Your assignment: Each line below that includes the word "BOOK" is to be reported.

Data items:
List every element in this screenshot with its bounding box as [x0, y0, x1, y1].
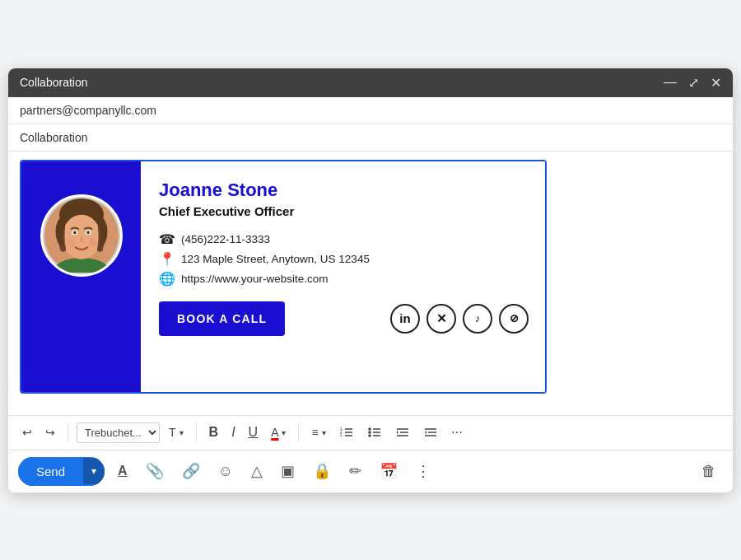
sig-website-row: 🌐 https://www.your-website.com	[159, 271, 529, 287]
svg-marker-28	[397, 431, 398, 434]
drive-icon[interactable]: △	[246, 458, 268, 484]
unordered-list-button[interactable]	[363, 422, 386, 442]
svg-point-23	[368, 431, 371, 434]
svg-text:3.: 3.	[340, 433, 343, 437]
subject-field	[8, 124, 733, 152]
svg-marker-32	[425, 431, 426, 434]
italic-button[interactable]: I	[227, 422, 239, 442]
delete-draft-button[interactable]: 🗑	[695, 459, 723, 484]
link-icon[interactable]: 🔗	[177, 458, 205, 484]
social-icons: in ✕ ♪ ⊘	[390, 304, 529, 334]
sig-contact-info: ☎ (456)222-11-3333 📍 123 Maple Street, A…	[159, 231, 529, 287]
sig-info-panel: Joanne Stone Chief Executive Officer ☎ (…	[141, 161, 545, 392]
sig-address: 123 Maple Street, Anytown, US 12345	[181, 253, 370, 265]
tiktok-icon[interactable]: ♪	[463, 304, 492, 334]
font-size-button[interactable]: T▾	[165, 423, 188, 441]
signature-card: Joanne Stone Chief Executive Officer ☎ (…	[20, 160, 547, 394]
ordered-list-button[interactable]: 1.2.3.	[335, 422, 358, 442]
indent-increase-button[interactable]	[419, 422, 442, 442]
signature-icon[interactable]: ✏	[344, 458, 366, 484]
text-format-icon[interactable]: A	[113, 460, 133, 483]
svg-point-22	[368, 427, 371, 431]
svg-point-24	[368, 434, 371, 437]
to-input[interactable]	[20, 104, 721, 117]
toolbar-sep-3	[298, 423, 299, 441]
align-button[interactable]: ≡▾	[307, 423, 329, 441]
email-compose-window: Collaboration — ⤢ ✕	[8, 68, 733, 492]
minimize-button[interactable]: —	[664, 75, 677, 90]
redo-button[interactable]: ↪	[41, 423, 59, 441]
x-icon[interactable]: ✕	[426, 304, 456, 334]
indent-decrease-button[interactable]	[391, 422, 414, 442]
location-icon: 📍	[159, 251, 175, 267]
more-formatting-button[interactable]: ⋯	[447, 423, 467, 441]
compose-header: Collaboration — ⤢ ✕	[8, 68, 733, 97]
avatar	[40, 194, 123, 277]
font-family-select[interactable]: Trebuchet... Arial Georgia	[77, 422, 160, 443]
schedule-icon[interactable]: 📅	[375, 458, 403, 484]
sig-left-panel	[21, 161, 141, 392]
format-toolbar: ↩ ↪ Trebuchet... Arial Georgia T▾ B I U …	[8, 415, 733, 450]
subject-input[interactable]	[20, 131, 721, 144]
close-button[interactable]: ✕	[711, 75, 721, 91]
bold-button[interactable]: B	[205, 422, 223, 442]
svg-point-12	[88, 238, 97, 247]
send-button-group: Send ▾	[18, 457, 105, 486]
svg-point-11	[66, 238, 75, 247]
linkedin-icon[interactable]: in	[390, 304, 420, 334]
svg-point-10	[86, 231, 90, 234]
globe-icon: 🌐	[159, 271, 175, 287]
underline-button[interactable]: U	[245, 422, 263, 442]
send-button[interactable]: Send	[18, 457, 83, 486]
sig-website: https://www.your-website.com	[181, 273, 329, 285]
send-options-button[interactable]: ▾	[83, 458, 105, 484]
sig-job-title: Chief Executive Officer	[159, 204, 529, 218]
attachment-icon[interactable]: 📎	[141, 458, 169, 484]
action-bar: Send ▾ A 📎 🔗 ☺ △ ▣ 🔒 ✏ 📅 ⋮ 🗑	[8, 450, 733, 492]
sig-name: Joanne Stone	[159, 180, 529, 201]
more-options-icon[interactable]: ⋮	[411, 458, 436, 484]
sig-phone-row: ☎ (456)222-11-3333	[159, 231, 529, 247]
zigzag-icon[interactable]: ⊘	[499, 304, 529, 334]
sig-address-row: 📍 123 Maple Street, Anytown, US 12345	[159, 251, 529, 267]
undo-button[interactable]: ↩	[18, 423, 36, 441]
book-call-button[interactable]: BOOK A CALL	[159, 301, 285, 336]
emoji-icon[interactable]: ☺	[213, 459, 238, 484]
maximize-button[interactable]: ⤢	[688, 75, 699, 91]
svg-point-8	[73, 231, 77, 234]
lock-icon[interactable]: 🔒	[308, 458, 336, 484]
sig-phone: (456)222-11-3333	[181, 233, 270, 245]
window-controls: — ⤢ ✕	[664, 75, 721, 91]
compose-title: Collaboration	[20, 76, 88, 89]
photo-icon[interactable]: ▣	[276, 458, 300, 484]
phone-icon: ☎	[159, 231, 175, 247]
toolbar-sep-1	[68, 423, 68, 441]
compose-body: Joanne Stone Chief Executive Officer ☎ (…	[8, 152, 733, 415]
sig-bottom-bar: BOOK A CALL in ✕ ♪ ⊘	[159, 301, 529, 336]
text-color-button[interactable]: A▾	[267, 423, 290, 441]
to-field	[8, 97, 733, 124]
toolbar-sep-2	[196, 423, 197, 441]
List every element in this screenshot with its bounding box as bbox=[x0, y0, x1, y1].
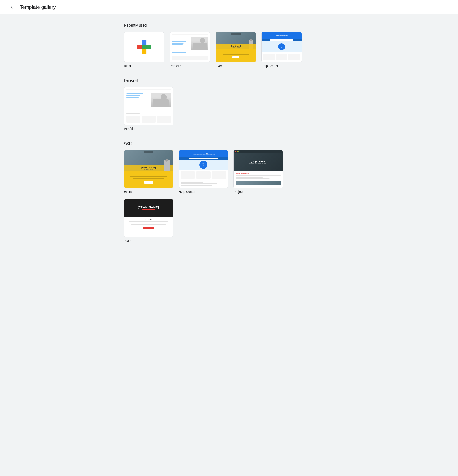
back-button[interactable] bbox=[7, 3, 16, 12]
template-blank[interactable]: Blank bbox=[124, 32, 164, 68]
portfolio-personal-thumbnail bbox=[124, 87, 173, 125]
header: Template gallery bbox=[0, 0, 458, 14]
team-work-thumbnail: [TEAM NAME] WELCOME bbox=[124, 199, 173, 237]
helpcenter-work-thumbnail: How can we help you? Providing you with … bbox=[179, 150, 228, 188]
portfolio-recent-thumbnail bbox=[170, 32, 210, 62]
template-helpcenter-work[interactable]: How can we help you? Providing you with … bbox=[179, 150, 228, 194]
personal-section: Personal bbox=[124, 78, 334, 131]
helpcenter-recent-thumbnail: How can we help you? ? bbox=[261, 32, 302, 62]
page-title: Template gallery bbox=[20, 4, 56, 10]
template-event-recent[interactable]: From Event to Event [Event Name] at [Ven… bbox=[215, 32, 256, 68]
helpcenter-work-label: Help Center bbox=[179, 190, 228, 194]
template-portfolio-recent[interactable]: Portfolio bbox=[170, 32, 210, 68]
blank-thumbnail bbox=[124, 32, 164, 62]
recently-used-grid: Blank bbox=[124, 32, 334, 68]
work-grid: From Event to Event [Event Name] at [Ven… bbox=[124, 150, 334, 243]
event-recent-label: Event bbox=[215, 64, 256, 68]
template-team-work[interactable]: [TEAM NAME] WELCOME Team bbox=[124, 199, 173, 243]
recently-used-section: Recently used bbox=[124, 23, 334, 68]
work-section: Work From Event to Event bbox=[124, 141, 334, 243]
template-helpcenter-recent[interactable]: How can we help you? ? bbox=[261, 32, 302, 68]
work-title: Work bbox=[124, 141, 334, 145]
event-recent-thumbnail: From Event to Event [Event Name] at [Ven… bbox=[215, 32, 256, 62]
portfolio-recent-label: Portfolio bbox=[170, 64, 210, 68]
main-content: Recently used bbox=[117, 14, 341, 262]
event-work-label: Event bbox=[124, 190, 173, 194]
project-work-label: Project bbox=[234, 190, 283, 194]
helpcenter-recent-label: Help Center bbox=[261, 64, 302, 68]
template-event-work[interactable]: From Event to Event [Event Name] at [Ven… bbox=[124, 150, 173, 194]
template-project-work[interactable]: [Project Name] A one-line description of… bbox=[234, 150, 283, 194]
project-work-thumbnail: [Project Name] A one-line description of… bbox=[234, 150, 283, 188]
personal-title: Personal bbox=[124, 78, 334, 83]
team-work-label: Team bbox=[124, 239, 173, 243]
recently-used-title: Recently used bbox=[124, 23, 334, 27]
google-plus-icon bbox=[137, 41, 151, 54]
template-portfolio-personal[interactable]: Portfolio bbox=[124, 87, 173, 131]
personal-grid: Portfolio bbox=[124, 87, 334, 131]
event-work-thumbnail: From Event to Event [Event Name] at [Ven… bbox=[124, 150, 173, 188]
portfolio-personal-label: Portfolio bbox=[124, 127, 173, 131]
blank-label: Blank bbox=[124, 64, 164, 68]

Output:
book-call-button[interactable]: BOOK A CALL	[159, 301, 285, 336]
sig-bottom-bar: BOOK A CALL in ✕ ♪ ⊘	[159, 301, 529, 336]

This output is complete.